(Pixel coordinate grounding data)
- Opening Delimiter -

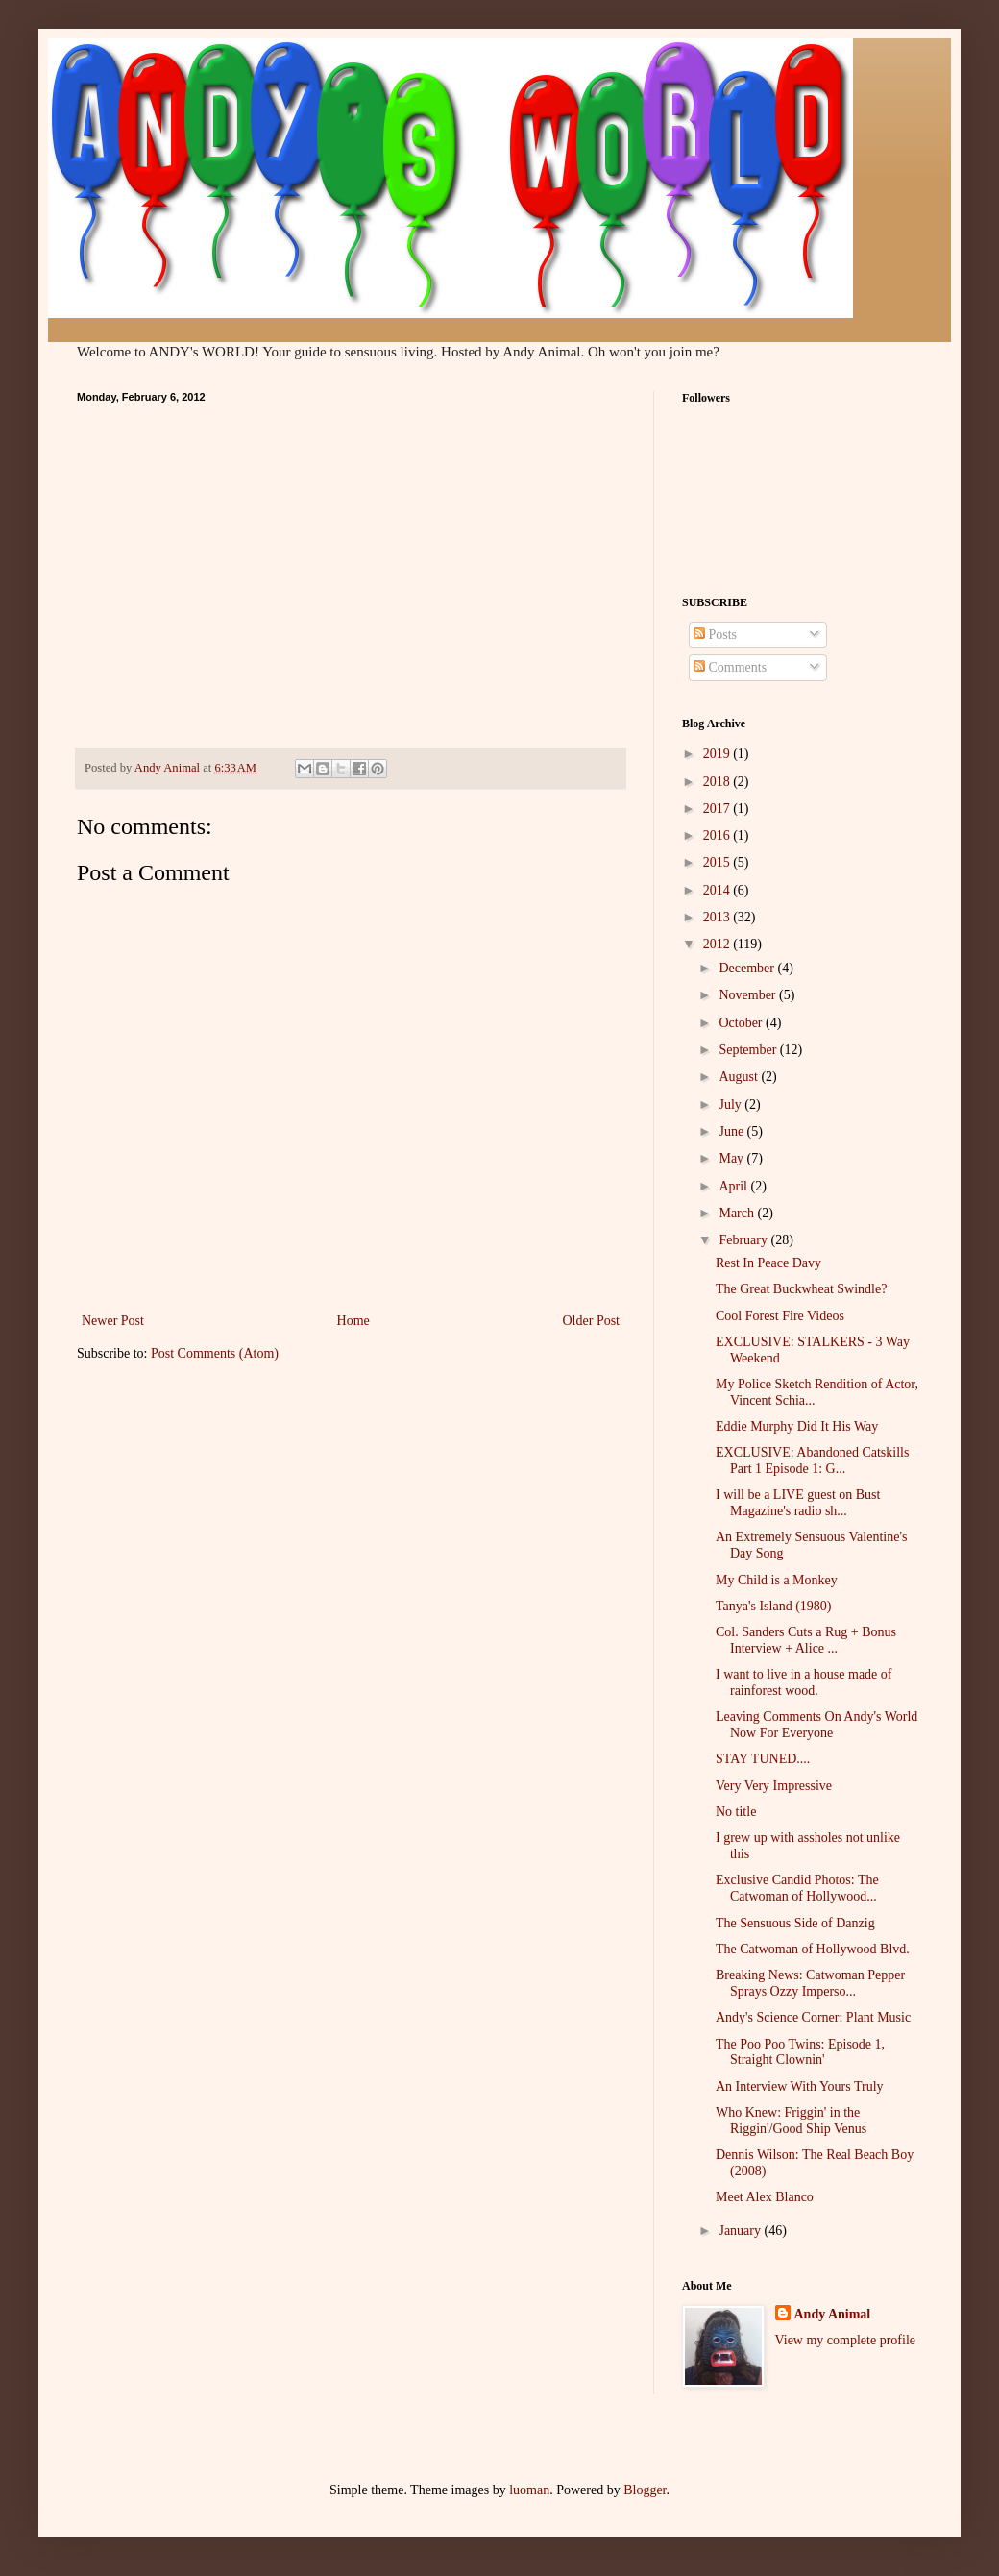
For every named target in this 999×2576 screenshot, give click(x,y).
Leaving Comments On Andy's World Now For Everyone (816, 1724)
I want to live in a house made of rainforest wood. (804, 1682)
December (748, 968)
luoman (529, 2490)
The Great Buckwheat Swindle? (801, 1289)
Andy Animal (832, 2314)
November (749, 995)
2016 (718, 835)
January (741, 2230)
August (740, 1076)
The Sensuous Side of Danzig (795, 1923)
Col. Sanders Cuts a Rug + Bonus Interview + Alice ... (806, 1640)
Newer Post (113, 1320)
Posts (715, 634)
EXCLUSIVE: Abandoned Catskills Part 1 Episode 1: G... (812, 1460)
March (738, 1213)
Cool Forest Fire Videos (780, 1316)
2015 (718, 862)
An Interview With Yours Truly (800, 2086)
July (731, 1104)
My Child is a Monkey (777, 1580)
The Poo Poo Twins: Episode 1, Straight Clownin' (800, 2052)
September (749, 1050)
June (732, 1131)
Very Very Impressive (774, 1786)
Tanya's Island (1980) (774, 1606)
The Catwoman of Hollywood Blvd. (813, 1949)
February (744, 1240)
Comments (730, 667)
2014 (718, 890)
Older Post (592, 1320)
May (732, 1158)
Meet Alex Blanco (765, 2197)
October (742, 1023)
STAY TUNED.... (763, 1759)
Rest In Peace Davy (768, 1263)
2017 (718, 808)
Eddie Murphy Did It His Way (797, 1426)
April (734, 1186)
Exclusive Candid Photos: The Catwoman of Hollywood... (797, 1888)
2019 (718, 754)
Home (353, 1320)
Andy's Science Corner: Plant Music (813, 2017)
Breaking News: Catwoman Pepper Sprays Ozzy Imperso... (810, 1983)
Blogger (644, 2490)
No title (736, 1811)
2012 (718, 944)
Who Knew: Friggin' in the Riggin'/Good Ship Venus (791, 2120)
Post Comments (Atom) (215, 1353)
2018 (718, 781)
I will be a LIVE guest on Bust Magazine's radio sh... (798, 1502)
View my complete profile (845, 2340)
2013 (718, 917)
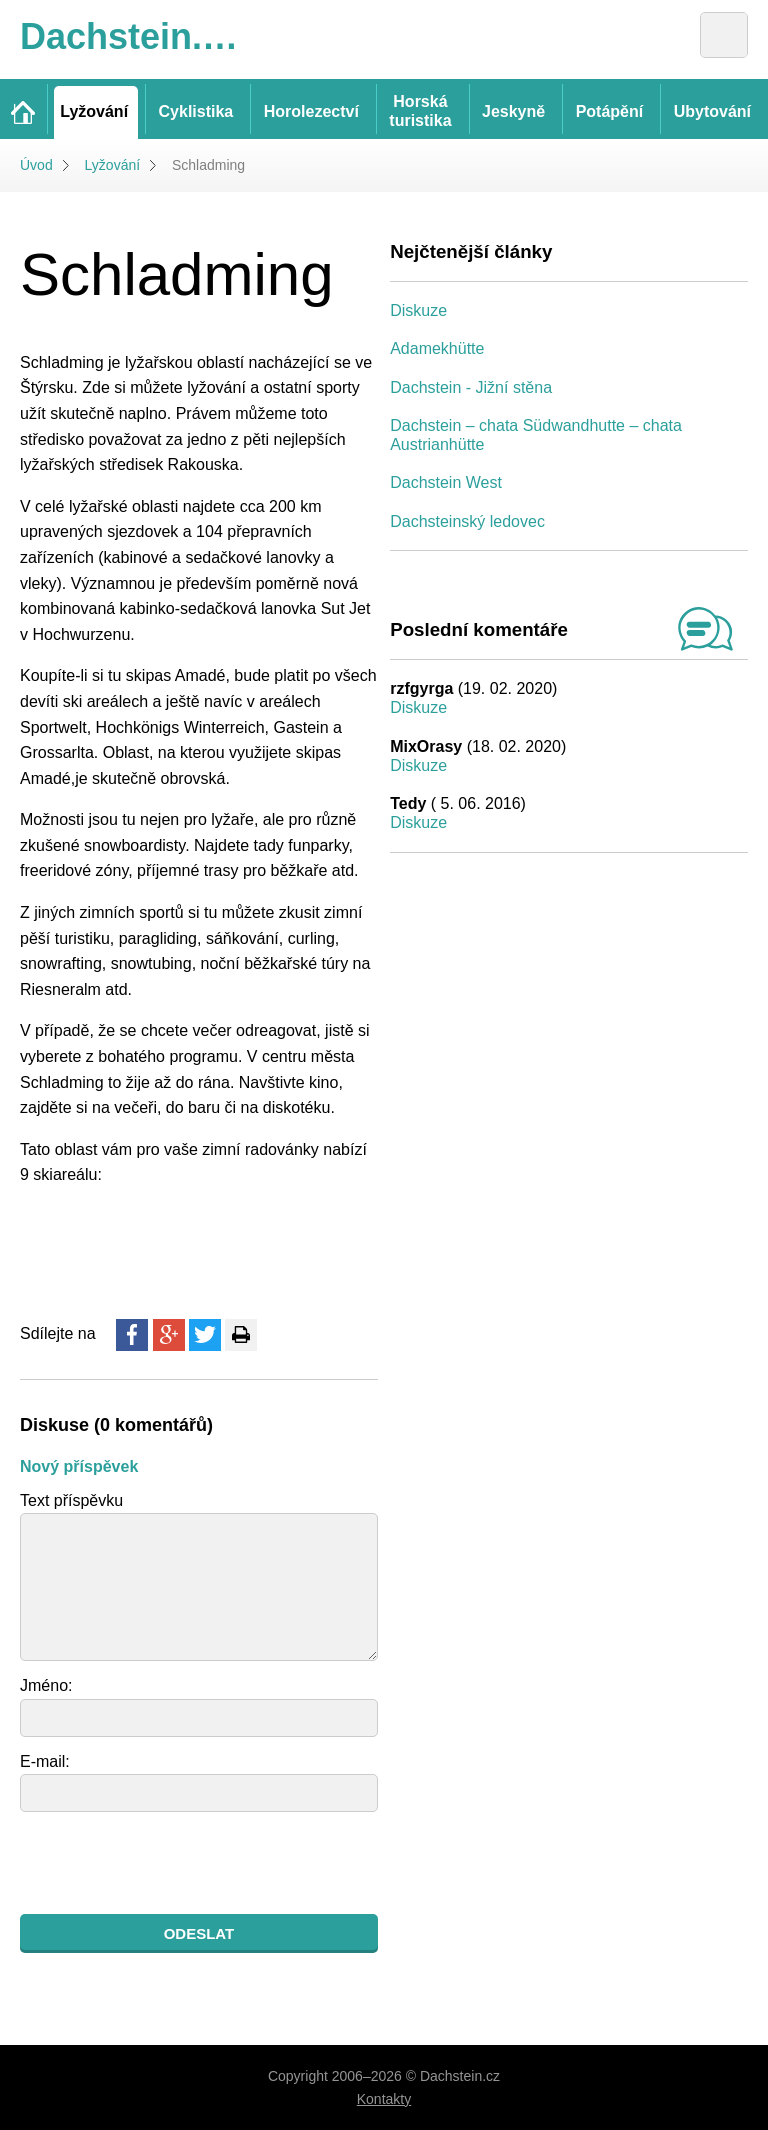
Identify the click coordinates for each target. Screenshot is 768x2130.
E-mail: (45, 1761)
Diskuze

- Closing Delimiter -

- Activity
Out of the data above, return each line where the word "Catwoman" can be found.

- Solution to this exercise
The Catwoman of Hollywood Blvd. (813, 1949)
Exclusive Candid Photos: The Catwoman of Hollywood... (797, 1888)
Breaking News: Catwoman Pepper Sprays Ozzy Imperso... (810, 1983)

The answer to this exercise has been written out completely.